A root signature defines what “root parameters” a shader has, what their type is, and in which register they are bound. In DirectX Raytracing we have two types of root signatures: global root signatures and local root signatures.

Creating a root signature with the RootSignature class in the MiniEngine is really simple:

// SamplerDesc wraps a D3D12_SAMPLER_DESC and provides default values
SamplerDesc sampler;

RootSignature exampleSignature{};
// The Reset function takes in two parameters:
// UINT NumRootParams : the amount of root parameters we want to pass.
// UINT NumStaticSamplers : the amout of static samplers we want to pass.
exampleSignature.Reset(2, 1);
exampleSignature.InitStaticSampler(0, sampler); // Pass in the sampler on register 0
// We initialize the first entry as a buffer SRV, bound to register 0.
exampleSignature[0].InitAsBufferSRV(0);
// The 2nd entry gets initialized as a descriptor range.
// First we pass in the descriptor range type,
// then the register at which the descriptor range starts,
// and lastly the amount of descriptors that are in this range.
exampleSignature[1].InitAsDescriptorRange(D3D12_DESCRIPTOR_RANGE_TYPE_SRV, 1, 3);
// When we added all the entries, we can create the root signature.
// The string we pass in is the debug name that will show up in graphics debuggers
exampleSignature.Finalize(L"My Example Root Signature");

Global Root Signature⌗

A global root signature defines root parameters that are accessible across all DXR shaders in that pipeline. Every shader in the pipeline will have access to the root parameters defined in the global root signature.

Good candidates for parameters in the global root signature are: the raytracing output buffer, acceleration structure, mesh info…
In general: parameters that are needed across all shader stages.

Local Root Signature⌗

Unlike a global root signature, a local root signature is only visible to one shader, specified upon creating the pipeline. Arguments are provided by the shader table.

Some logical use cases: bind an environment texture to the miss shader, bind the mesh texture to the hit shader…

Local vs global root signatures⌗

In general, you want to use global root signatures for data that has to be available to all shaders, and local root signatures for data that is specific to one shader step.
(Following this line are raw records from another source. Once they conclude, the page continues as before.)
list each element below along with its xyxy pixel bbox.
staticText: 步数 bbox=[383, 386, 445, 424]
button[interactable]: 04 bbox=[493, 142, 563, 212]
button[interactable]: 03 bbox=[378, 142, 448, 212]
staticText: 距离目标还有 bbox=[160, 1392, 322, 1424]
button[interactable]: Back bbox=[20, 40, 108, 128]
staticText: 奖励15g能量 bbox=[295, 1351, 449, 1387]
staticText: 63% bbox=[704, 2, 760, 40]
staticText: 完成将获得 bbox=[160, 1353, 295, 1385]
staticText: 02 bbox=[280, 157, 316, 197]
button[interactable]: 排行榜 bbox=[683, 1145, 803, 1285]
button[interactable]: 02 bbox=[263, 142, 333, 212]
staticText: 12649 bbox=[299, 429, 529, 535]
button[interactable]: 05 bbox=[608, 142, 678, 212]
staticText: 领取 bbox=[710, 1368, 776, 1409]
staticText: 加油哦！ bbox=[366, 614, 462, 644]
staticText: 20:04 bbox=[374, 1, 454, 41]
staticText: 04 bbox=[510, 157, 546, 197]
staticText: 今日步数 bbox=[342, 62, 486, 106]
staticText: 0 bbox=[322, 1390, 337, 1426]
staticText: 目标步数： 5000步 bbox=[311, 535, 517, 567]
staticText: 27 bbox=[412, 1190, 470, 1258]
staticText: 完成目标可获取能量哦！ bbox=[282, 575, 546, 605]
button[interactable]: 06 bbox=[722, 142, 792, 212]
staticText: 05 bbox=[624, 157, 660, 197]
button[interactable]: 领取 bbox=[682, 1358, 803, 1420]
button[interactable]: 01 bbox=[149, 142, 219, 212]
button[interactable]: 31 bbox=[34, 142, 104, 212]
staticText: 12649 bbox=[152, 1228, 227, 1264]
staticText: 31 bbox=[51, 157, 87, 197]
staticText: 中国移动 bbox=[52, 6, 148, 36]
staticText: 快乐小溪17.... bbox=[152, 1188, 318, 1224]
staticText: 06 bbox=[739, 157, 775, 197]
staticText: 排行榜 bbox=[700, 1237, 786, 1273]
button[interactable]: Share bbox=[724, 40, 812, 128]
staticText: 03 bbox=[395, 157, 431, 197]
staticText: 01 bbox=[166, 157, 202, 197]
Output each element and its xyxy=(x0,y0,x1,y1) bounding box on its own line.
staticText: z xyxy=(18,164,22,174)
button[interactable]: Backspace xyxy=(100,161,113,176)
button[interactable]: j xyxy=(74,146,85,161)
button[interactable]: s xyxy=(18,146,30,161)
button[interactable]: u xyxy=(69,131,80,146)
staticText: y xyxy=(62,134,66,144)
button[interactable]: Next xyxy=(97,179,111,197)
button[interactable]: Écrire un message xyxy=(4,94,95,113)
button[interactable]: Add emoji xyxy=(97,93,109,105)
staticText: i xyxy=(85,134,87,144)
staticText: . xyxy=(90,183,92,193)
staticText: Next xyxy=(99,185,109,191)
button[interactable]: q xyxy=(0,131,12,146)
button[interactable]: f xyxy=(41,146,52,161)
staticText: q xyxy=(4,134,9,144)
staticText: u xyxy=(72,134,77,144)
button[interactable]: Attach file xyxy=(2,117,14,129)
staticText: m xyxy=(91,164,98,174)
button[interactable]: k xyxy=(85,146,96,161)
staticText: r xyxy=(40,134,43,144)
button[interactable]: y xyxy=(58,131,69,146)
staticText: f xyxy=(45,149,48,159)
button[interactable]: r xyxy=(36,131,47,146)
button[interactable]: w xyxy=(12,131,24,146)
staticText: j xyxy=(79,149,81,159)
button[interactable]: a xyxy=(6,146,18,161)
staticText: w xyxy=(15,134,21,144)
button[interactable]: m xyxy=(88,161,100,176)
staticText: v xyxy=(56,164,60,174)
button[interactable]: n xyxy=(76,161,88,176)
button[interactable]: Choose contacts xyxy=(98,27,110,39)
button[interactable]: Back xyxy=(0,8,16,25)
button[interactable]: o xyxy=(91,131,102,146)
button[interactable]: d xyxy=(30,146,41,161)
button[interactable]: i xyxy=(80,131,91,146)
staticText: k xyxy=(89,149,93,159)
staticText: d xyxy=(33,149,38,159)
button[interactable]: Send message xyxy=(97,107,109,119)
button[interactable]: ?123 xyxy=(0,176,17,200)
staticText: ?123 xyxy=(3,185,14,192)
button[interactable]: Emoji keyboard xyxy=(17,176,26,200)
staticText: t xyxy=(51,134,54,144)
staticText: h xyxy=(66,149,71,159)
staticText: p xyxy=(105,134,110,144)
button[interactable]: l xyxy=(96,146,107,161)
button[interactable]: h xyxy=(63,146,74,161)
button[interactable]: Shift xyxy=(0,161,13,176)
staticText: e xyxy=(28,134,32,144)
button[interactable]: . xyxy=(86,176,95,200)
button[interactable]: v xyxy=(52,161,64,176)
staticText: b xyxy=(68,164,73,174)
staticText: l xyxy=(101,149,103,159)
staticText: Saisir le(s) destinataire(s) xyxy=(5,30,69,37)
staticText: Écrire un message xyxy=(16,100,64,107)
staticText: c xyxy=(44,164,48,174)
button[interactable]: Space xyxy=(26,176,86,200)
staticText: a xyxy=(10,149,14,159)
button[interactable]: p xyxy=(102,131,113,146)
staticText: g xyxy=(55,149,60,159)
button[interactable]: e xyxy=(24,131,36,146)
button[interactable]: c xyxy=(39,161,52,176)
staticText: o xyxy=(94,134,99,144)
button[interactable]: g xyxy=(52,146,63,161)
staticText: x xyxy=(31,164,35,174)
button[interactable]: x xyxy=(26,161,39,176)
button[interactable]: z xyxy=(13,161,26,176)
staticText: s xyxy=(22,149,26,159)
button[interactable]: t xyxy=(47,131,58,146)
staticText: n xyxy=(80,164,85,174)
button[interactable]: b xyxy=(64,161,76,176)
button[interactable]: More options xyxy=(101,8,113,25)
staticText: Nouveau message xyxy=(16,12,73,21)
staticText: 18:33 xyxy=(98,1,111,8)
One important thing to note when using local and global root signatures together, is that the registers of the local root signature cannot overlap with those defined in the global root signature.

Local root signatures also have a larger limit on the amount of shader records they can hold.

DXR Shaders⌗

Although DirectX Raytracing shaders are very similar to normal HLSL shaders, they do have some extra features to facilitate raytracing.

The most important thing to note is that raytracing is only supported in Shader Model 6.3 and above. In MiniEngine, shaders are built with Visual Studio, you just have to add them to the solution. In the file options, make sure to set the item type to “HLSL Compiler”

To compile a raytracing shader in Visual Studio, make sure to add it to the solution, remove the Entrypoint Name, set the Shader Type to “Library” and set the Shader Model to “Shader Model 6.3”. Higher Shader Model versions should also work, but that may depend on the compiler and Windows SDK version you use.

A raytracing shader also needs to have an “attribute” on the shader function. An attribute looks as follows: [shader("shadertype")], where you replace shadertype with the type of the shader (the exact attributes will be shown in each section below).

Ray generation shader⌗

To declare a ray generation shader, assign the following attribute to your shader function: [shader("raygeneration")]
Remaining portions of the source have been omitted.